個人的関係
元来、私は女王様より王女様が好きである。
ヒエラルキーの最上位に位置する女王。王女は、その一段下にいるにも関わらず、やはり最上位部に位置するのは間違いない。しかし、絶対的に上位に位置する王/女王の前では、その立場関係は揺ぎ無い。最上位部であるからこそ、このルールは下部ヒエラルキーの身分関係より明瞭で厳正である。
この支配者と被支配者が最も顕著に同居する王女様こそが、私の嗜虐心をそそる重要な要素である。
この社会的立場をめぐるギャップは、セクシュアリティーにおいて非常に重要な役割を果たす。ギャップなしでのSMやDSは、その抑圧的な様式美とは別の、より動物的で暴力的なセックスに向かうのであろう。余談だが、昨今見られる女性の監禁事件などはこちらのタイプに入るのであろう。
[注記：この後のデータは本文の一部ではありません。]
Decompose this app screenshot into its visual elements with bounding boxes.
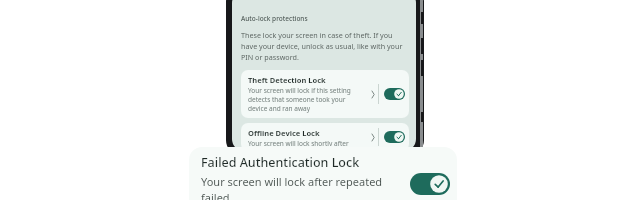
button[interactable]: Toggle Theft Detection Lock: [384, 88, 405, 100]
staticText: device and ran away: [248, 104, 310, 113]
button[interactable]: Toggle Offline Device Lock: [384, 131, 405, 143]
button[interactable]: Failed Authentication Lock: [189, 147, 457, 200]
staticText: Offline Device Lock: [248, 128, 320, 138]
staticText: Failed Authentication Lock: [201, 154, 360, 171]
staticText: Your screen will lock shortly after: [248, 139, 349, 146]
staticText: Your screen will lock if this setting: [248, 86, 351, 95]
staticText: Your screen will lock after repeated fai…: [201, 174, 404, 200]
button[interactable]: Theft Detection Lock: [241, 70, 409, 118]
staticText: These lock your screen in case of theft.…: [241, 30, 409, 62]
button[interactable]: Offline Device Lock: [241, 123, 409, 151]
staticText: Auto-lock protections: [241, 14, 308, 23]
button[interactable]: Failed Authentication Lock toggle: [410, 173, 450, 195]
staticText: detects that someone took your: [248, 95, 346, 104]
staticText: Theft Detection Lock: [248, 75, 326, 85]
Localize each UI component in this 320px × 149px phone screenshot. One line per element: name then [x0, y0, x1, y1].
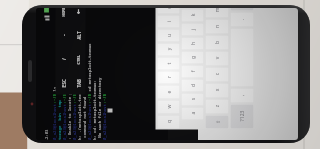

SM嗜好の男女では、性格と性癖が著しく逆転しているパターンが見られる場合がある。社会的身分が非常に高い男性が娼館の女王様の懲罰部屋に通ったり、普段献身的で紳士的な夫が、妻に首輪を付けて犬の真似をさせたりするのだ。
しかし、大時代的なヒエラルキーが目視できなくなった現代社会では、社会/経済的な立場関係や、個人と個人の精神的な繋がりが力を持ち、人間関係に支配/被支配の鎖を巻きつけてゆく。王女様を塔に幽閉して調教すればよいと言うわけではないのだ!
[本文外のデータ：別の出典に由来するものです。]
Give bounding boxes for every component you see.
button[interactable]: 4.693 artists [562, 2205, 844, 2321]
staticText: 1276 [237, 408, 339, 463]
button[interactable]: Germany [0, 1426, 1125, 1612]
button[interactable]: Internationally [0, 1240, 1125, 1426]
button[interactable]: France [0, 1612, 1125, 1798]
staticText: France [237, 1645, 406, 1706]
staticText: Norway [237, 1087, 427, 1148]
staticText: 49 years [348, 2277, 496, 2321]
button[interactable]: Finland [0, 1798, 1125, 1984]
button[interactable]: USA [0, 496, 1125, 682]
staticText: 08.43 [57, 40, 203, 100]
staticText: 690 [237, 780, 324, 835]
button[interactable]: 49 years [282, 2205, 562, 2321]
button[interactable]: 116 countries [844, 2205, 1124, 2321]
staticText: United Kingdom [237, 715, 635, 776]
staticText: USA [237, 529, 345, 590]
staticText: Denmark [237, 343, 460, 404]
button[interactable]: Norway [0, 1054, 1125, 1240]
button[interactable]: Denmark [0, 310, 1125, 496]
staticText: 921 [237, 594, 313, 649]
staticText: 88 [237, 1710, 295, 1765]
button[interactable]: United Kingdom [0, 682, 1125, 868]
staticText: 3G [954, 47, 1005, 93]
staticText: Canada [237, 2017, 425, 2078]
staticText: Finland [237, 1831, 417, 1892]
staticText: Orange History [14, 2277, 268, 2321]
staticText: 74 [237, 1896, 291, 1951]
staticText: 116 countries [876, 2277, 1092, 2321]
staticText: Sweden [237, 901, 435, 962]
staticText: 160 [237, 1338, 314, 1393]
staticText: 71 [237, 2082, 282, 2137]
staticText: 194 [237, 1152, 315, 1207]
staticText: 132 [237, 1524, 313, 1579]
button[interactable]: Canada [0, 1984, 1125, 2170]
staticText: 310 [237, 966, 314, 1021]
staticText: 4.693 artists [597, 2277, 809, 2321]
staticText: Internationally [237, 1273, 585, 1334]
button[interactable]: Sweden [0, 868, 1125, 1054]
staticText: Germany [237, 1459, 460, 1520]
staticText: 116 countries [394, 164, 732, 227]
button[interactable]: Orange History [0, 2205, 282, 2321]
男女の社会的立場を差異を減らす方向に進行した80年代以降、新種の男女問題や逆差別問題が噴出してゆくパラドックスはむしろ痛快ですらある。
人種や思想、宗教、職種、年齢による差別やヒエラルキー構成が、建前上よろしくないものとされているからこそ、個人間の関係による束縛が強固になってゆくのだろう。その個人的関係と言うものは、外部の第3者にはまったく持って不透明である。関係はますます個人的になり、孤立し、独立し、独自化してゆく。
もはや身分制度や性差、社会的立場に依拠する形のSMやDSは完全なるノスタルジーであるといわざるを得ない。
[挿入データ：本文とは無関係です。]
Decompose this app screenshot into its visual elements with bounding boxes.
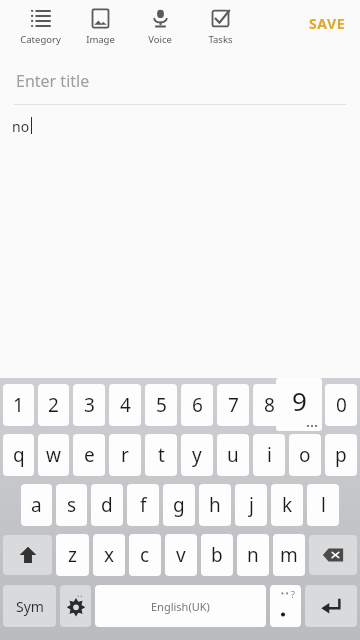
- button[interactable]: Enter title: [0, 58, 360, 104]
- staticText: j: [249, 492, 254, 518]
- staticText: i: [267, 442, 272, 468]
- button[interactable]: j: [235, 484, 267, 526]
- staticText: o: [299, 442, 311, 468]
- staticText: Voice: [148, 33, 172, 46]
- staticText: 9: [300, 392, 311, 418]
- button[interactable]: y: [181, 434, 213, 476]
- staticText: r: [121, 442, 129, 468]
- button[interactable]: t: [145, 434, 177, 476]
- button[interactable]: 8: [253, 384, 285, 426]
- button[interactable]: a: [21, 484, 52, 526]
- button[interactable]: n: [237, 534, 269, 576]
- button[interactable]: Shift: [3, 535, 52, 575]
- staticText: s: [67, 492, 77, 518]
- button[interactable]: 9: [289, 384, 321, 426]
- button[interactable]: 6: [181, 384, 213, 426]
- button[interactable]: x: [93, 534, 125, 576]
- staticText: k: [282, 492, 293, 518]
- staticText: v: [176, 542, 186, 568]
- button[interactable]: z: [56, 534, 89, 576]
- button[interactable]: Voice: [134, 4, 186, 48]
- button[interactable]: Enter: [305, 585, 357, 627]
- button[interactable]: p: [325, 434, 357, 476]
- button[interactable]: c: [129, 534, 161, 576]
- button[interactable]: v: [165, 534, 197, 576]
- staticText: g: [173, 492, 185, 518]
- button[interactable]: Backspace: [309, 535, 357, 575]
- staticText: b: [211, 542, 223, 568]
- button[interactable]: f: [127, 484, 159, 526]
- button[interactable]: 1: [3, 384, 34, 426]
- staticText: 3: [84, 392, 95, 418]
- staticText: no: [12, 117, 30, 136]
- staticText: l: [321, 492, 326, 518]
- button[interactable]: b: [201, 534, 233, 576]
- staticText: 9: [292, 383, 307, 418]
- staticText: f: [140, 492, 147, 518]
- staticText: d: [101, 492, 113, 518]
- button[interactable]: Category: [14, 4, 66, 48]
- button[interactable]: e: [73, 434, 105, 476]
- button[interactable]: i: [253, 434, 285, 476]
- button[interactable]: d: [91, 484, 123, 526]
- staticText: t: [158, 442, 165, 468]
- button[interactable]: k: [271, 484, 303, 526]
- staticText: 8: [264, 392, 275, 418]
- staticText: u: [227, 442, 239, 468]
- staticText: 5: [156, 392, 167, 418]
- button[interactable]: w: [38, 434, 69, 476]
- staticText: 0: [336, 392, 347, 418]
- button[interactable]: 2: [38, 384, 69, 426]
- staticText: Sym: [16, 597, 44, 616]
- button[interactable]: Image: [74, 4, 126, 48]
- button[interactable]: 3: [73, 384, 105, 426]
- staticText: Category: [20, 33, 61, 46]
- staticText: p: [335, 442, 347, 468]
- button[interactable]: Tasks: [194, 4, 246, 48]
- staticText: q: [13, 442, 25, 468]
- button[interactable]: l: [307, 484, 339, 526]
- staticText: y: [192, 442, 202, 468]
- button[interactable]: u: [217, 434, 249, 476]
- button[interactable]: m: [273, 534, 305, 576]
- staticText: z: [68, 542, 77, 568]
- button[interactable]: 7: [217, 384, 249, 426]
- staticText: e: [84, 442, 95, 468]
- staticText: n: [247, 542, 259, 568]
- staticText: 4: [120, 392, 131, 418]
- button[interactable]: SAVE: [301, 10, 354, 37]
- staticText: w: [46, 442, 61, 468]
- button[interactable]: g: [163, 484, 195, 526]
- button[interactable]: Sym: [3, 585, 56, 627]
- button[interactable]: no: [0, 105, 360, 378]
- staticText: Image: [86, 33, 115, 46]
- staticText: h: [209, 492, 221, 518]
- staticText: Tasks: [208, 33, 233, 46]
- staticText: 6: [192, 392, 203, 418]
- staticText: x: [104, 542, 115, 568]
- staticText: m: [280, 542, 298, 568]
- staticText: 2: [48, 392, 59, 418]
- button[interactable]: o: [289, 434, 321, 476]
- button[interactable]: h: [199, 484, 231, 526]
- staticText: a: [31, 492, 42, 518]
- staticText: Enter title: [16, 70, 90, 92]
- staticText: English(UK): [151, 599, 210, 614]
- button[interactable]: 4: [109, 384, 141, 426]
- button[interactable]: 0: [325, 384, 357, 426]
- staticText: ?: [291, 588, 295, 600]
- staticText: SAVE: [309, 14, 346, 33]
- button[interactable]: r: [109, 434, 141, 476]
- button[interactable]: q: [3, 434, 34, 476]
- button[interactable]: s: [56, 484, 87, 526]
- button[interactable]: English(UK): [95, 585, 266, 627]
- staticText: 7: [228, 392, 239, 418]
- button[interactable]: 5: [145, 384, 177, 426]
- button[interactable]: Period: [270, 585, 301, 627]
- button[interactable]: Settings: [60, 585, 91, 627]
- staticText: 1: [13, 392, 24, 418]
- staticText: c: [140, 542, 150, 568]
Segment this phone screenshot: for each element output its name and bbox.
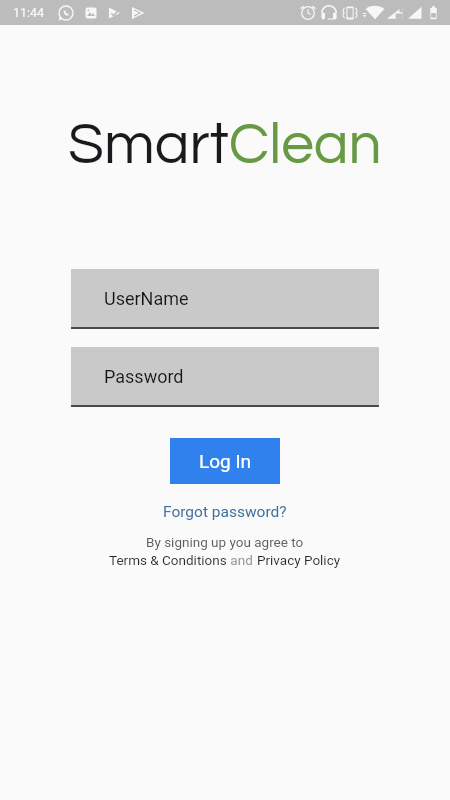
staticText: and	[227, 552, 257, 568]
button[interactable]: Terms & Conditions	[109, 552, 227, 568]
staticText: Forgot password?	[163, 503, 287, 521]
button[interactable]: UserName	[71, 269, 379, 327]
staticText: Password	[104, 366, 184, 387]
button[interactable]: Forgot password?	[163, 503, 287, 521]
staticText: By signing up you agree to	[146, 534, 304, 550]
staticText: 11:44	[13, 5, 45, 20]
staticText: Log In	[199, 450, 252, 472]
button[interactable]: Password	[71, 347, 379, 405]
staticText: UserName	[104, 288, 189, 309]
button[interactable]: Privacy Policy	[257, 552, 341, 568]
staticText: SmartClean	[68, 115, 382, 175]
button[interactable]: Log In	[170, 438, 280, 484]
個人的関係は果たして、因習と固定観念、倫理観から開放された真の快楽の追求へ向かっているのだろうか?それとも、個人間で繰り広げられる無差別で暴力的、テロ的、理不尽なドミネーション?我々が未だかつて経験したことのない快楽は、この暴力的孤立の先にあるのかもしれない。
私も、とらわれの王女様を監禁して調教する夢想から、いい加減卒業するべきなのだろう。サディズムとマゾヒズムの様式美は、とっくに脱構築されてしまったのだから。